▶ _Work required_
Repeat exactly, and only, the lines below starting at the line that contains "Le formulaire de" and ending at the line that contains "Novinky z nášho blogu", inclusive of both.

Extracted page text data
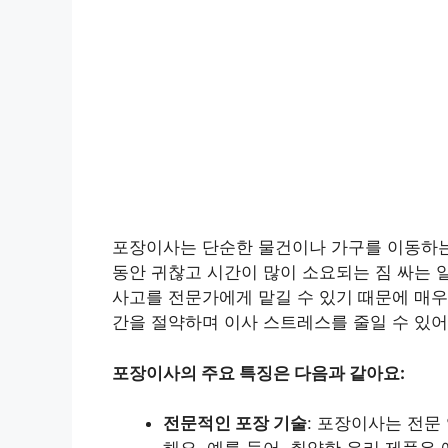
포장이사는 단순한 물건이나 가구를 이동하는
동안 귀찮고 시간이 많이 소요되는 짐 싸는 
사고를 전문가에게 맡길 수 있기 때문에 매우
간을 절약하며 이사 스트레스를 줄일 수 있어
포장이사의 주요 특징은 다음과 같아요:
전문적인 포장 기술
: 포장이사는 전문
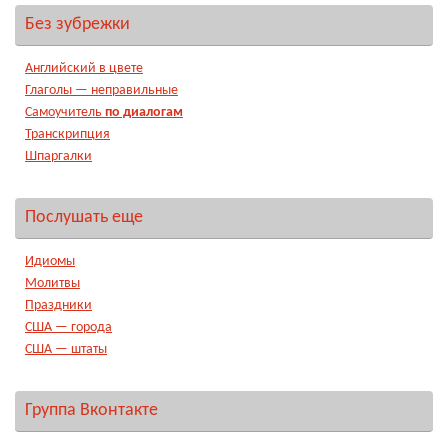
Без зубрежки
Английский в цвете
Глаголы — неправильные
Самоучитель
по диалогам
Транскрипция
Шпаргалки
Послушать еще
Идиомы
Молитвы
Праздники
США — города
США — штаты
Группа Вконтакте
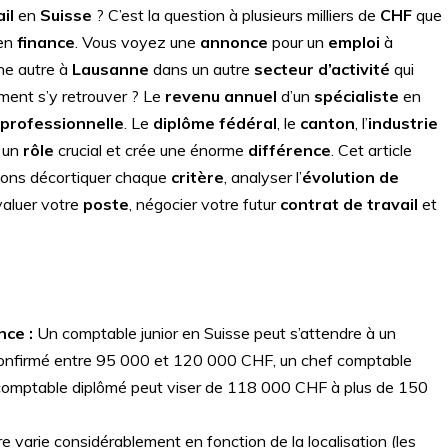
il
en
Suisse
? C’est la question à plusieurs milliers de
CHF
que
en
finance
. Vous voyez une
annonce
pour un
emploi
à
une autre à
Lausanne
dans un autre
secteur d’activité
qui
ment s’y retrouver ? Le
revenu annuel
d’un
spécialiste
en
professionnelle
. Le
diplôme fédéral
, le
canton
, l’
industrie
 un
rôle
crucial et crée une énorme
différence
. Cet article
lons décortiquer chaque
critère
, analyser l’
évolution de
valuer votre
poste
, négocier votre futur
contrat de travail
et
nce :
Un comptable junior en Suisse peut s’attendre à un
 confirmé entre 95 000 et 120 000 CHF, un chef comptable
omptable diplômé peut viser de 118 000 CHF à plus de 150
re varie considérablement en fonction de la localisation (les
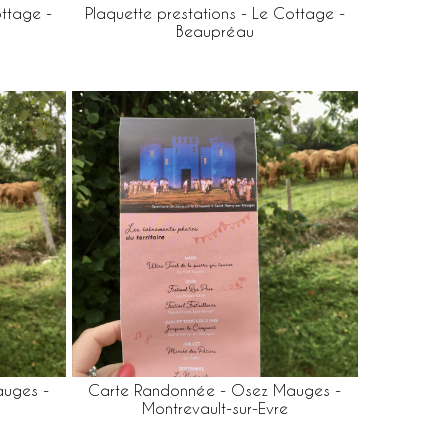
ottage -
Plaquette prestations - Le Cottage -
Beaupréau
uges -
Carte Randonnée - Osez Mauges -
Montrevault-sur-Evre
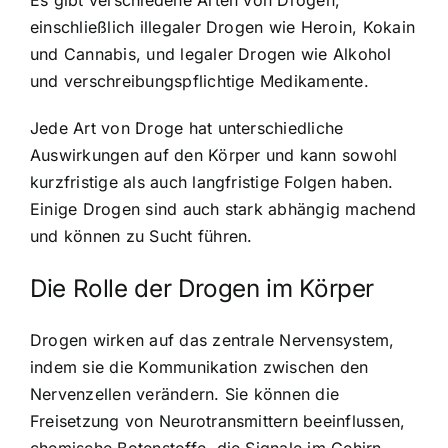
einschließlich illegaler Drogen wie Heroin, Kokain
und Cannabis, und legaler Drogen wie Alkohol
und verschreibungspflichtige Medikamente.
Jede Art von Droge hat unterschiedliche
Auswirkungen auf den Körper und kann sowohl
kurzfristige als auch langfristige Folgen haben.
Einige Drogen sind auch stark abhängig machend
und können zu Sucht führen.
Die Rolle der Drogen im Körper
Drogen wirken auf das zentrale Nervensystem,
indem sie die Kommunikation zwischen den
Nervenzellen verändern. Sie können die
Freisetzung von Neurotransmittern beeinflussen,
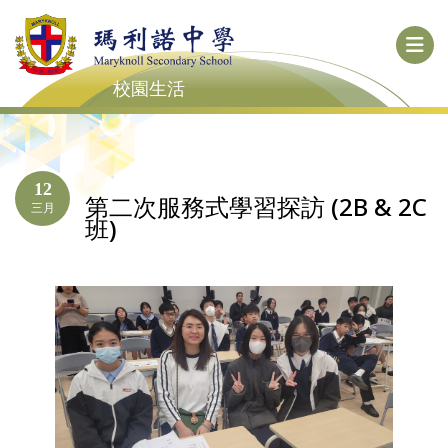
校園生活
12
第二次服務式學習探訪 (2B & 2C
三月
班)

--

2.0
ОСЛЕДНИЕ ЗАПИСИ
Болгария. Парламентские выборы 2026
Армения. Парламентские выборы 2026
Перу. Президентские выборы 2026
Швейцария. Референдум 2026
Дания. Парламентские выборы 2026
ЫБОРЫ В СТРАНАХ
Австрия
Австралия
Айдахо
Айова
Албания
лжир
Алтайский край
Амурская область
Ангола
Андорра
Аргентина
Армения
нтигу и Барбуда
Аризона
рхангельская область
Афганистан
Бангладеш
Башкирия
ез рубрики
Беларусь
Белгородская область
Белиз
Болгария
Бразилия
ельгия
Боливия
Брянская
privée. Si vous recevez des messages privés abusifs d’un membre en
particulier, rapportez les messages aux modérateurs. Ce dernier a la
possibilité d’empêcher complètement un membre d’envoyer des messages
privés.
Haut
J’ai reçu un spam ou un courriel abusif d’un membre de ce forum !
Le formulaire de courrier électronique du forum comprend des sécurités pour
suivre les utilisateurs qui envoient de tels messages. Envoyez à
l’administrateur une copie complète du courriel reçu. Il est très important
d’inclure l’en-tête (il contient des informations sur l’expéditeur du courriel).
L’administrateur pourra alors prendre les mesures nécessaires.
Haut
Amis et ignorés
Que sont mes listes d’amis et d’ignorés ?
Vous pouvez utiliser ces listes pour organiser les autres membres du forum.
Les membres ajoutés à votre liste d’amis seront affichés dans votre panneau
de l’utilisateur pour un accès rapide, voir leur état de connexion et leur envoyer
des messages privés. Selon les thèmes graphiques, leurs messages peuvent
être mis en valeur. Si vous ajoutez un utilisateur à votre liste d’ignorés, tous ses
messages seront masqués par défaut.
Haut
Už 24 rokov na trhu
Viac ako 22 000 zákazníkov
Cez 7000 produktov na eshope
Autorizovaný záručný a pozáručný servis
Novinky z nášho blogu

* * *

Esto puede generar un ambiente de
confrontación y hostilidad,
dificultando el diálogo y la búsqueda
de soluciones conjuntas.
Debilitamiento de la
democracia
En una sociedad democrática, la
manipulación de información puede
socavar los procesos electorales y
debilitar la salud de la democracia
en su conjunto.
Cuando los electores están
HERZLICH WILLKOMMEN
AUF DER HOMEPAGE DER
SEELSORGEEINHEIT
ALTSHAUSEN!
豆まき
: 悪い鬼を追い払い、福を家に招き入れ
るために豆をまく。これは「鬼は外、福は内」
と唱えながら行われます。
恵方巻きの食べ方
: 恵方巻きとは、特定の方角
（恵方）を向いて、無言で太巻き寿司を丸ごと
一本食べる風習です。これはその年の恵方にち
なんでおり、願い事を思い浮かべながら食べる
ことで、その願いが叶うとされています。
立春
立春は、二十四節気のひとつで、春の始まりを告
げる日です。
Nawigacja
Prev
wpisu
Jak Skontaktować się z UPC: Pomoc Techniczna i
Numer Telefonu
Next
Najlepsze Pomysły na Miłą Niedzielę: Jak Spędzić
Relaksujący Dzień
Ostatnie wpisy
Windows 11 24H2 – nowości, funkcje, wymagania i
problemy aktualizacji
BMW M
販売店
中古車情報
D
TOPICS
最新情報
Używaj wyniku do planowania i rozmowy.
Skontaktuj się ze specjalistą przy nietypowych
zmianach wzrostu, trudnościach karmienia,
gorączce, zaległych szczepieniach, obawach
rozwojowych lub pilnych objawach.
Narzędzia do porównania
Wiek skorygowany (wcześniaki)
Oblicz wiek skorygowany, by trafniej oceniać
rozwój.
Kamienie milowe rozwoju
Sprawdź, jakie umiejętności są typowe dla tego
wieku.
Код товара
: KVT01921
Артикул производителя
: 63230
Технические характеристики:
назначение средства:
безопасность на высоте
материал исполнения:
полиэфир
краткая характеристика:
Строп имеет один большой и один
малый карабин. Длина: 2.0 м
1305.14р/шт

▶ _Response to this task_
Le formulaire de courrier électronique du forum comprend des sécurités pour
suivre les utilisateurs qui envoient de tels messages. Envoyez à
l’administrateur une copie complète du courriel reçu. Il est très important
d’inclure l’en-tête (il contient des informations sur l’expéditeur du courriel).
L’administrateur pourra alors prendre les mesures nécessaires.
Haut
Amis et ignorés
Que sont mes listes d’amis et d’ignorés ?
Vous pouvez utiliser ces listes pour organiser les autres membres du forum.
Les membres ajoutés à votre liste d’amis seront affichés dans votre panneau
de l’utilisateur pour un accès rapide, voir leur état de connexion et leur envoyer
des messages privés. Selon les thèmes graphiques, leurs messages peuvent
être mis en valeur. Si vous ajoutez un utilisateur à votre liste d’ignorés, tous ses
messages seront masqués par défaut.
Haut
Už 24 rokov na trhu
Viac ako 22 000 zákazníkov
Cez 7000 produktov na eshope
Autorizovaný záručný a pozáručný servis
Novinky z nášho blogu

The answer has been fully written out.